Kabel können ganz schön lästig werden, wenn’s zu viele sind. Um zwei Audio-PCs optimal miteinander zu verbinden, braucht man einige Strippen – Audio, MIDI, Netzwerk,… da ist man doch froh, wenn man welche einsparen kann.


Hier will ich rtpMIDI vorstellen, ein network MIDI driver für Windows XP bis 7, 32 und 64 bit. Auf MIDI-Kabel zwischen den Rechnern kann nun verzichtet werden, ein LAN ist ja meist sowieso vorhanden – und über WLAN braucht’s überhaupt keine Kabel mehr dafür.

Wohlgemerkt das ist keine neue Erfindung. Apple-Rechner können das seit Jahren von Haus aus, auch iPhone und iPad sind seit iOS 4.2 mit CoreMIDI ausgestattet und können das. Dieser Treiber lässt nun auch Windows-betriebene Rechner an einem systemübergreifenden MIDI-Verbund teilnehmen.

Getestet habe ich das mit zwei Windows 7 64 bit Rechnern und einem MacBook Pro mit OS X 10.6. Nach der Installation des Treibers kann man sessions (entsprechen in etwa einem MIDI-in-und-out-Kabel) erstellen.
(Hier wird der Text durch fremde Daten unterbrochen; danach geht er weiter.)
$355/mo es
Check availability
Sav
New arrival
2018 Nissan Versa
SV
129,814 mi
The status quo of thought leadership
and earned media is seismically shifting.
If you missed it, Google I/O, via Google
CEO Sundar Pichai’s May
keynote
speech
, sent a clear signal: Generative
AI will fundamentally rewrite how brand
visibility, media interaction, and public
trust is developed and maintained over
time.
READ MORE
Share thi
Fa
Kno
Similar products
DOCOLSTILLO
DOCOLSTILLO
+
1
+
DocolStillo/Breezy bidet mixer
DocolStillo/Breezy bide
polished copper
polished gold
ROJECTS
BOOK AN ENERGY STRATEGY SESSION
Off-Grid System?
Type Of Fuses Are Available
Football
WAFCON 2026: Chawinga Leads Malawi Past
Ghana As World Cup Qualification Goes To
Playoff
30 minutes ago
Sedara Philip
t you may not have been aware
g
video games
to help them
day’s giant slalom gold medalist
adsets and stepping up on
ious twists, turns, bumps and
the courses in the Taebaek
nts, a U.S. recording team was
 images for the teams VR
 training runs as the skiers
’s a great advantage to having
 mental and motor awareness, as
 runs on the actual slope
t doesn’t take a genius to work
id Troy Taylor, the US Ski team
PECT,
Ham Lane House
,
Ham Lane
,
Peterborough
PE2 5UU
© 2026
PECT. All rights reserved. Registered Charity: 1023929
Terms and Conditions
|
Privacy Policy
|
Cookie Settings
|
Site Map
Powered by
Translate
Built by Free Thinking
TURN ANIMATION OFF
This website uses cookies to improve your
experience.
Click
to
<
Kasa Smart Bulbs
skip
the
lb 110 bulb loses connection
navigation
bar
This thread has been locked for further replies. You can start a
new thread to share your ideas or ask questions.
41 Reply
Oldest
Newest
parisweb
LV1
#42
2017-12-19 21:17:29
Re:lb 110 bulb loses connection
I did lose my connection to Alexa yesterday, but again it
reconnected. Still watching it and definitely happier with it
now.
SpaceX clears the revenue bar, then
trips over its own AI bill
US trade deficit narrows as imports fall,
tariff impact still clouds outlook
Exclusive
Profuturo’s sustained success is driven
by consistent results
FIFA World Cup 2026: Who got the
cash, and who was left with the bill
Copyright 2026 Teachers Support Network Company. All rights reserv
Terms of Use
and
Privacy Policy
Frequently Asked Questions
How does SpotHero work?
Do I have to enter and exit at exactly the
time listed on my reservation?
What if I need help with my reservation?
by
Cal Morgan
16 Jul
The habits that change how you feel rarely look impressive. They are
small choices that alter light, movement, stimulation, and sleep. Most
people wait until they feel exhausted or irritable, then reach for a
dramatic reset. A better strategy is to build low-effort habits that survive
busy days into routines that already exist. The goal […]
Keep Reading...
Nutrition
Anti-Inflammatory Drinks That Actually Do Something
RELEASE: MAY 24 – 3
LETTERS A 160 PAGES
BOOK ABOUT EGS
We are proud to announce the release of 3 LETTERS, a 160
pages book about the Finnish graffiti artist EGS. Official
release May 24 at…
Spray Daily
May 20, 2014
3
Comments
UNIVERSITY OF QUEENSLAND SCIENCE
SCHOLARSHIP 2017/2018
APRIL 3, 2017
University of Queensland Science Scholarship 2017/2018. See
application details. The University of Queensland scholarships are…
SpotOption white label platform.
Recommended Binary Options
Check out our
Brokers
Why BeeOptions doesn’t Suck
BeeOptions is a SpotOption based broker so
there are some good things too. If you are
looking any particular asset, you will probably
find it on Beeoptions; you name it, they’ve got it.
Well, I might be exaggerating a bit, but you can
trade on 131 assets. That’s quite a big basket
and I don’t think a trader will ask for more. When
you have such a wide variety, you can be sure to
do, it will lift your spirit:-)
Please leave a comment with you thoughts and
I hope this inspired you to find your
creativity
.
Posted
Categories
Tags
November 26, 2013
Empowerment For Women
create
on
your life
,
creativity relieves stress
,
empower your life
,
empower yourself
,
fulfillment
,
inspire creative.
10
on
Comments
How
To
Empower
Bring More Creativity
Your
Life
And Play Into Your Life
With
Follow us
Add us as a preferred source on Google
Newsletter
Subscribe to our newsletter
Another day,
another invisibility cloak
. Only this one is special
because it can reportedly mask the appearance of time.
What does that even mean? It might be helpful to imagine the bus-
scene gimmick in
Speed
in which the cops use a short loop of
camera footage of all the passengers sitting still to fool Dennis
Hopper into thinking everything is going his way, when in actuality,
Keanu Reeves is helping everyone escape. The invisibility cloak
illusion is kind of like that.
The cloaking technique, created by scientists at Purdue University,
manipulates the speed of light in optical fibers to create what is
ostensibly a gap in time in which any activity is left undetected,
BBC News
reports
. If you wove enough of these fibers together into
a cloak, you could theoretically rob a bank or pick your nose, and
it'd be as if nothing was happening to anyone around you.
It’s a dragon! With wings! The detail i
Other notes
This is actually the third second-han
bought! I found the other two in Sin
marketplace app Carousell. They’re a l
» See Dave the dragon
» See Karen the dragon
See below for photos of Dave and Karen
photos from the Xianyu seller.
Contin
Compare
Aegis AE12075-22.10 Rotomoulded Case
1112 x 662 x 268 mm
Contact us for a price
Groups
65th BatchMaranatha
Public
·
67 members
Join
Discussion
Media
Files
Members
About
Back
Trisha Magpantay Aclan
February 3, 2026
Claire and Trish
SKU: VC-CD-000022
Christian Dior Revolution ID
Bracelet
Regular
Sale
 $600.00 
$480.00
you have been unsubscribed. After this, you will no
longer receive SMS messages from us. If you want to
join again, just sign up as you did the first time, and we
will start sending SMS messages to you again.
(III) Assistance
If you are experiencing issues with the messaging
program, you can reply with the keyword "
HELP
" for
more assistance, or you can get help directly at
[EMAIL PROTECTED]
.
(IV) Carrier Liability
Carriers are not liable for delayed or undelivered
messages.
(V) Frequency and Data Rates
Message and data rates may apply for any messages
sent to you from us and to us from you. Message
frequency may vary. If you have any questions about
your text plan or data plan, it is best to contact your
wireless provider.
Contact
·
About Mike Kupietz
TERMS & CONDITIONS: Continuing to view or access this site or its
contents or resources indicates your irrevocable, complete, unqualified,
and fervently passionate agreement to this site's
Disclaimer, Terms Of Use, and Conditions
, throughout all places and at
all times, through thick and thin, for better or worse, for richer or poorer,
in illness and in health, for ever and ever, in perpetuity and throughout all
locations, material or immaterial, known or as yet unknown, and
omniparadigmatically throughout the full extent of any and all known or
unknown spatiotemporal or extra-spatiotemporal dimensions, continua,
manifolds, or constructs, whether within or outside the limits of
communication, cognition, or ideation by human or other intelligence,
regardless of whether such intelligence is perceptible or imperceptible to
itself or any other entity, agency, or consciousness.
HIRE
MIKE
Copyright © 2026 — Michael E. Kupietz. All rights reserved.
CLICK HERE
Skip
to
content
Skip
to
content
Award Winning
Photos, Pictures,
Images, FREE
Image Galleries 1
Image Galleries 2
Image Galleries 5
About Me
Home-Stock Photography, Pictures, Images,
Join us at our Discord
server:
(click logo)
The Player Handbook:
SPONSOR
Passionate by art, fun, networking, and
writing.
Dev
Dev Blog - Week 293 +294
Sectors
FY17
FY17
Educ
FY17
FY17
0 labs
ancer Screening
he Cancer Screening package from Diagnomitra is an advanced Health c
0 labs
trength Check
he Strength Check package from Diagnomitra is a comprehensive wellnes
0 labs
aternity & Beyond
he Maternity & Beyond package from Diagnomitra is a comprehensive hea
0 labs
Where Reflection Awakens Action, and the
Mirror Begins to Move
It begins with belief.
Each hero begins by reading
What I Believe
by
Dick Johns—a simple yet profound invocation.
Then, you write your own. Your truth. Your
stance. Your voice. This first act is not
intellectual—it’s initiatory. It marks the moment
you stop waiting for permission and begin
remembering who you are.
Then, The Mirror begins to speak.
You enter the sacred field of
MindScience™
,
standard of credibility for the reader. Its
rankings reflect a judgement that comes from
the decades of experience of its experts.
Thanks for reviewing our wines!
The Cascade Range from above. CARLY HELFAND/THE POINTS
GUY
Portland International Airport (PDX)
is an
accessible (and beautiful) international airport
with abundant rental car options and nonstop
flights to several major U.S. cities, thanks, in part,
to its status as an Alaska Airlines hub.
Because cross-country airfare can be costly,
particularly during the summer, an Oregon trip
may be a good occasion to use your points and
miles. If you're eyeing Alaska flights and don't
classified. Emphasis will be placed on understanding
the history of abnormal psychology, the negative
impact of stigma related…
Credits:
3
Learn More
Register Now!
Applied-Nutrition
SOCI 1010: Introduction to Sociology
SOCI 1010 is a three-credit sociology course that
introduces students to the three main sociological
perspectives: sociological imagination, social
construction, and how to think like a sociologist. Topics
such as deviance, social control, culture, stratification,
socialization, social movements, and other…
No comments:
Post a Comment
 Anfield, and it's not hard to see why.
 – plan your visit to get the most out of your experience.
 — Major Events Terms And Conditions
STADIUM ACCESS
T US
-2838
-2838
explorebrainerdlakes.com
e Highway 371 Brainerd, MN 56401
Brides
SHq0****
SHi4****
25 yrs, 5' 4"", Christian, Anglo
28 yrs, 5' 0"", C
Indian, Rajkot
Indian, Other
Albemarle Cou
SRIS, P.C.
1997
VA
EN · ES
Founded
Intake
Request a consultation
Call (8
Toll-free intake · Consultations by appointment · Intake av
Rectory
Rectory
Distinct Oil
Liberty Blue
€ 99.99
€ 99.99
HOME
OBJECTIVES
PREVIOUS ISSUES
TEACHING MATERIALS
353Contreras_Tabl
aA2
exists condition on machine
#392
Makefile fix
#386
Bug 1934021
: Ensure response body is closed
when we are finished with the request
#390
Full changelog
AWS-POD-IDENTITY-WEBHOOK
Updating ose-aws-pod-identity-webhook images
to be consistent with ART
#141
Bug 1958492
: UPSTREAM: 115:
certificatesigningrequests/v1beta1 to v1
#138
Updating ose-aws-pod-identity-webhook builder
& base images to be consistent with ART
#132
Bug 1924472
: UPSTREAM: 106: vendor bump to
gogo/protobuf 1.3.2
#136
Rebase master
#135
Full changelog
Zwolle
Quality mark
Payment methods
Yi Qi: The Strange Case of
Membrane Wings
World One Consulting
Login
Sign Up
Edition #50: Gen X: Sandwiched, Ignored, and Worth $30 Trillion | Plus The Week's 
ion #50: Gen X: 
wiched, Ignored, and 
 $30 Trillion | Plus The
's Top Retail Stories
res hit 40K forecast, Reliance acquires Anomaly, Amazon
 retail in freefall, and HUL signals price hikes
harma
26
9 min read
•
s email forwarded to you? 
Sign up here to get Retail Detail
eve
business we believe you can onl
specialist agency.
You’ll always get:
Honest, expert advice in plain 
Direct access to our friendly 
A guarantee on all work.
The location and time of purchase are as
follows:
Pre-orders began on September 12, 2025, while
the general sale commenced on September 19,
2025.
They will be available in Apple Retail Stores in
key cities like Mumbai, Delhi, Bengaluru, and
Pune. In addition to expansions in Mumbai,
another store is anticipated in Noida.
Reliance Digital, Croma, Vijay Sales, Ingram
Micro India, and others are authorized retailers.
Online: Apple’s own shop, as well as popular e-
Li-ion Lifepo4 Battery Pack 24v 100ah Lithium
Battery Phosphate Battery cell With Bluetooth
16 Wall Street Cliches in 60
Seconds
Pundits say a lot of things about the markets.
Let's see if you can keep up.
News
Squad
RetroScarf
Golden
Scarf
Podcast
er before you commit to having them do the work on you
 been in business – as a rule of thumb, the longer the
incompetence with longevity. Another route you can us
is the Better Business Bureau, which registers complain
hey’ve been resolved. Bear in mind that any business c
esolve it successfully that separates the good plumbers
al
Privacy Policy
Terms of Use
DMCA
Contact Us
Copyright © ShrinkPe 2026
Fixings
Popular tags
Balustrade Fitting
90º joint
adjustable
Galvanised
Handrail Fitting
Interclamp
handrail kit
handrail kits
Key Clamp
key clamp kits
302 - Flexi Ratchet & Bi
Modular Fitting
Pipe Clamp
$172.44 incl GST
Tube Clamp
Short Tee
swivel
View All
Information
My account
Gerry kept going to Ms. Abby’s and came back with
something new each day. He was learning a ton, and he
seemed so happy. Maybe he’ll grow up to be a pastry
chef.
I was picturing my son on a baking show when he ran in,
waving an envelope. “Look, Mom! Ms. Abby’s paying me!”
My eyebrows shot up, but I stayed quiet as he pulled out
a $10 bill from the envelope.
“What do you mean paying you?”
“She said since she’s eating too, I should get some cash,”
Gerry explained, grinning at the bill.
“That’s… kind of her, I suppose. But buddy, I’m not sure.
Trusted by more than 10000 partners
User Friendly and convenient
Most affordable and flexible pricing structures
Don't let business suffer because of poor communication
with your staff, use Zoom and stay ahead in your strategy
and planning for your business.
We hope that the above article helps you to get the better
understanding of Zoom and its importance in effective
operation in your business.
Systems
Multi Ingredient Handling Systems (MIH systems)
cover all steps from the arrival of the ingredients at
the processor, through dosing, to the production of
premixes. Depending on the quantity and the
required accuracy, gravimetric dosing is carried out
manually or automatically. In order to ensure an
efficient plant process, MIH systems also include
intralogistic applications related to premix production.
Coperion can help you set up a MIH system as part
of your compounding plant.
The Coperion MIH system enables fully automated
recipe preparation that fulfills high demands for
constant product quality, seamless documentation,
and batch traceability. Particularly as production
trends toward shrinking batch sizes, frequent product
Sobald ein anderer Rechner eine session öffnet, finden sich diese über Bonjour und man kann sie einer session hinzufügen. Nun noch einen Sequencer (Cubase) auf dem einen und einen Klangerzeuger (Kore Player) auf dem anderen Rechner starten, die session erscheint im jeweiligen Setup der Programme als MIDI-Port… genauso wie man das von Macs gewohnt ist.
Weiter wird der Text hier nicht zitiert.